Hall suggests this concept first came from Descartes who had a dualistic conception of humans, with each individual mind being separate from every other mind, as evidenced in his well known phrase ‘I think, therefore I am’.

From the Enlightenment onwards individuals were seen as having unique identities with distinctive consciousnesses and were seen as capable of working things out for themselves on the basis of logic and reason.

The Sociological Subject

As modernity progressed a number of complex social and political structures emerged, such as companies and nation states.

Individuals increasingly became connected to these complex local, national and increasingly global structures and the concept of identity started to become more social, as individual identities were more an more related to things such as class structures and nations.

For much of modernity these structures stitched the individual into them, stabilizing both individual identities and the societies which they inhabited.

We see this approach in the Functionalist theory of identity, although this may have been over romanticized and uncritical, and we also see it in the symbolic interactionist approach to identity, the latter perspective allowing for much more individual freedom than the former.

The Postmodern Subject

With the shift to postmodernity identities become more fragmented. Individuals no longer have a clear sense that they have just one identity, rather they see themselves as having multiple, overlapping and sometimes contradictory identities.

According to Hall identity has become decentered: individuals can no longer find a core to their identity. Identities are more likely to be constantly changing, fluid, and thus more uncertain.

Social changes and the fragmentation of identity

A number of social changes have lead to the increasing fragmentation of identity:

Globalisation means that people are now increasingly communicating with others in faraway places and, even if they are unable to leave their location, individuals no longer have to construct an identity based on the specific place they are in.

Individuals living in Asia are able to identify with bands or sports teams in Europe and America, just by adopting dress styles and the appropriate ways of speaking.

Granted, the spread of consumer culture may have lead to more homogenization of culture globally, but from the perspective of the individual constructing their identity there is certainly more choice than in modern times, and the capacity to construct multiple identities at once, combining both the local and the global.

Politics has changed to become less about social class and nation states and more about identity politics. New Social Movements have emerged around such issues as ethnicity, gender and identity and green issues, which has fragmented the political landscape.

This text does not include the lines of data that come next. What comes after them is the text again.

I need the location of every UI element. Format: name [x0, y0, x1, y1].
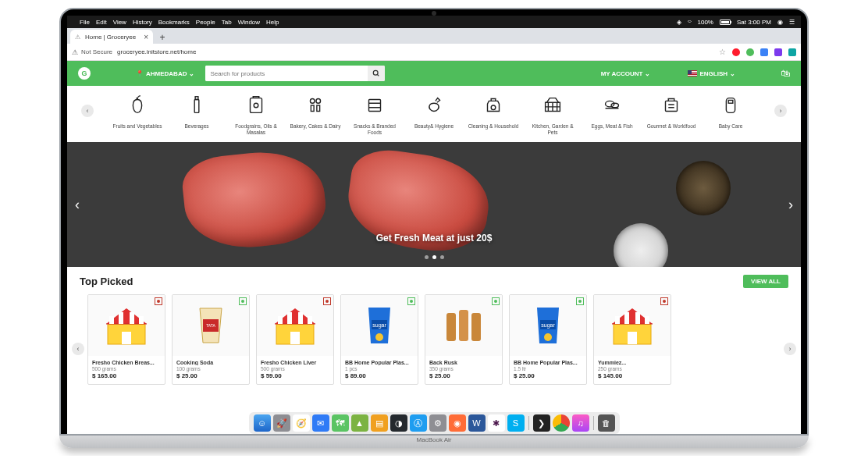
category-icon: [527, 94, 578, 120]
category-item[interactable]: Cleaning & Household: [468, 94, 519, 136]
category-item[interactable]: Gourmet & Worldfood: [646, 94, 697, 136]
product-price: $ 59.00: [261, 372, 329, 379]
browser-tab-strip: ⚠ Home | Groceryee × +: [67, 28, 801, 44]
svg-rect-22: [130, 312, 134, 324]
product-next-button[interactable]: ›: [784, 343, 796, 355]
extension-teal-icon[interactable]: [788, 48, 796, 56]
category-item[interactable]: Baby Care: [705, 94, 756, 136]
cast-icon[interactable]: ◈: [677, 19, 681, 26]
url-text[interactable]: groceryee.initstore.net/home: [117, 48, 719, 55]
dock-chrome-icon[interactable]: [553, 414, 570, 432]
dock-slack-icon[interactable]: ✱: [488, 414, 505, 432]
location-selector[interactable]: 📍 AHMEDABAD ⌄: [136, 70, 194, 77]
dock-terminal-icon[interactable]: ❯: [533, 414, 550, 432]
svg-rect-28: [278, 316, 283, 324]
dock-appstore-icon[interactable]: Ⓐ: [410, 414, 427, 432]
mac-menu-edit[interactable]: Edit: [96, 19, 107, 26]
category-icon: [112, 94, 163, 120]
close-tab-icon[interactable]: ×: [144, 33, 148, 41]
category-item[interactable]: Eggs, Meat & Fish: [586, 94, 638, 136]
category-label: Kitchen, Garden & Pets: [527, 123, 578, 136]
notification-center-icon[interactable]: ☰: [789, 19, 795, 26]
my-account-menu[interactable]: MY ACCOUNT ⌄: [601, 70, 651, 77]
dock-itunes-icon[interactable]: ♫: [572, 414, 589, 432]
category-prev-button[interactable]: ‹: [81, 105, 94, 117]
hero-pagination-dots[interactable]: [425, 255, 444, 259]
not-secure-icon[interactable]: ⚠: [72, 48, 78, 56]
mac-menu-people[interactable]: People: [196, 19, 215, 26]
star-bookmark-icon[interactable]: ☆: [719, 48, 726, 56]
category-item[interactable]: Beauty& Hygiene: [408, 94, 460, 136]
svg-rect-15: [666, 101, 678, 111]
mac-menu-bookmarks[interactable]: Bookmarks: [158, 19, 190, 26]
product-card[interactable]: Yummiez...250 grams$ 145.00: [593, 294, 671, 385]
clock[interactable]: Sat 3:00 PM: [737, 19, 771, 26]
dock-launchpad-icon[interactable]: 🚀: [273, 414, 290, 432]
product-image: sugar: [341, 295, 418, 356]
category-next-button[interactable]: ›: [774, 105, 787, 117]
dock-maps-icon[interactable]: 🗺: [332, 414, 349, 432]
extension-blue-icon[interactable]: [760, 48, 768, 56]
dock-word-icon[interactable]: W: [468, 414, 486, 432]
search-input[interactable]: [205, 66, 368, 81]
product-card[interactable]: Fresho Chicken Breas...500 grams$ 165.00: [87, 294, 165, 385]
battery-icon[interactable]: [720, 20, 731, 25]
mac-menu-file[interactable]: File: [80, 19, 90, 26]
extension-green-icon[interactable]: [746, 48, 754, 56]
product-image: TATA: [173, 295, 249, 356]
cart-icon[interactable]: 🛍: [781, 68, 790, 79]
wifi-icon[interactable]: ⌔: [688, 19, 692, 26]
mac-menu-view[interactable]: View: [113, 19, 126, 26]
category-icon: [468, 94, 519, 120]
hero-banner: ‹ › Get Fresh Meat at just 20$: [67, 142, 801, 267]
extension-opera-icon[interactable]: [732, 48, 740, 56]
product-card[interactable]: Back Rusk350 grams$ 25.00: [425, 294, 503, 385]
category-icon: [705, 94, 756, 120]
macos-dock-wrapper: ☺ 🚀 🧭 ✉ 🗺 ▲ ▤ ◑ Ⓐ ⚙ ◉ W ✱ S ❯: [67, 412, 801, 434]
category-item[interactable]: Bakery, Cakes & Dairy: [290, 94, 341, 136]
macos-menu-bar: FileEditViewHistoryBookmarksPeopleTabWin…: [67, 16, 801, 28]
dock-sublime-icon[interactable]: ▤: [371, 414, 388, 432]
mac-menu-tab[interactable]: Tab: [222, 19, 232, 26]
product-qty: 1 pcs: [345, 366, 414, 372]
category-item[interactable]: Kitchen, Garden & Pets: [527, 94, 578, 136]
dock-mail-icon[interactable]: ✉: [312, 414, 329, 432]
product-prev-button[interactable]: ‹: [72, 343, 84, 355]
hero-image-steak: [180, 146, 329, 254]
language-label: ENGLISH: [699, 70, 727, 77]
category-item[interactable]: Fruits and Vegetables: [112, 94, 163, 136]
svg-rect-20: [109, 316, 114, 324]
dock-finder-icon[interactable]: ☺: [254, 414, 271, 432]
hero-prev-button[interactable]: ‹: [75, 196, 80, 212]
product-card[interactable]: Fresho Chicken Liver500 grams$ 59.00: [256, 294, 334, 385]
category-item[interactable]: Beverages: [171, 94, 222, 136]
view-all-button[interactable]: VIEW ALL: [743, 275, 788, 288]
svg-rect-7: [317, 105, 320, 112]
mac-menu-history[interactable]: History: [133, 19, 152, 26]
dock-github-icon[interactable]: ◑: [390, 414, 407, 432]
category-item[interactable]: Snacks & Branded Foods: [349, 94, 400, 136]
dock-android-studio-icon[interactable]: ▲: [351, 414, 368, 432]
svg-rect-17: [728, 100, 733, 103]
category-item[interactable]: Foodgrains, Oils & Masalas: [230, 94, 282, 136]
new-tab-button[interactable]: +: [156, 31, 169, 44]
dock-postman-icon[interactable]: ◉: [449, 414, 466, 432]
language-selector[interactable]: ENGLISH ⌄: [688, 70, 735, 77]
product-card[interactable]: sugarBB Home Popular Plas...1.5 ltr$ 25.…: [509, 294, 587, 385]
browser-tab-active[interactable]: ⚠ Home | Groceryee ×: [70, 30, 153, 44]
search-icon: [372, 69, 380, 77]
mac-menu-help[interactable]: Help: [266, 19, 279, 26]
site-logo[interactable]: G: [78, 67, 91, 80]
siri-icon[interactable]: ◉: [777, 19, 783, 26]
category-label: Baby Care: [705, 123, 756, 130]
extension-purple-icon[interactable]: [774, 48, 782, 56]
dock-skype-icon[interactable]: S: [507, 414, 525, 432]
dock-settings-icon[interactable]: ⚙: [429, 414, 446, 432]
product-card[interactable]: sugarBB Home Popular Plas...1 pcs$ 89.00: [340, 294, 418, 385]
hero-next-button[interactable]: ›: [788, 196, 793, 212]
product-card[interactable]: TATACooking Soda100 grams$ 25.00: [172, 294, 250, 385]
mac-menu-window[interactable]: Window: [238, 19, 260, 26]
search-button[interactable]: [368, 66, 385, 81]
dock-safari-icon[interactable]: 🧭: [293, 414, 310, 432]
dock-trash-icon[interactable]: 🗑: [598, 414, 615, 432]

Feminism has played an important role in changing identities because it opened up the historically private realm of the private sphere to scrutiny, debate and ultimately change.

In modernity men and women largely accepted their given gendered identities, but since early Feminism challenged domestic roles such as the ‘housewife role’ as an identity that had to be linked to women, and also challenged it for being inherently unsatisfying, every aspect of identity linked to sexual relationships and family life has come up for ongoing negotiation.

Reaffirming identities

Hall argues some individuals and groups respond to the above postmodern fragmentation brought on by globalisation by reaffirming national identity.

We see numerous examples of this ranging from civil wars which want to break up countries along imagined ethnic lines (Yugoslavia for example) and we see it, possibly, in Brexit.

Signposting and Relevance to A-level Sociology

Hall’s conception of identity means that traditional sociological perspectives such as Functionalism and even social interactionism will struggle to explain the nature of identity in postmodern society.

This material is mainly relevant to the Culture and Identity option.

Sources

Hall, S. (1992). The Question of Cultural Identity. In: S. Hall, D. Held and T. McGrew (Eds.), Modernity and Its Futures. Milton Keynes. Cambridge: Open University Press.

Part of this post was adapted from Haralambos and Holborn (2013) Sociology Themes and Perspectives 8th Edition.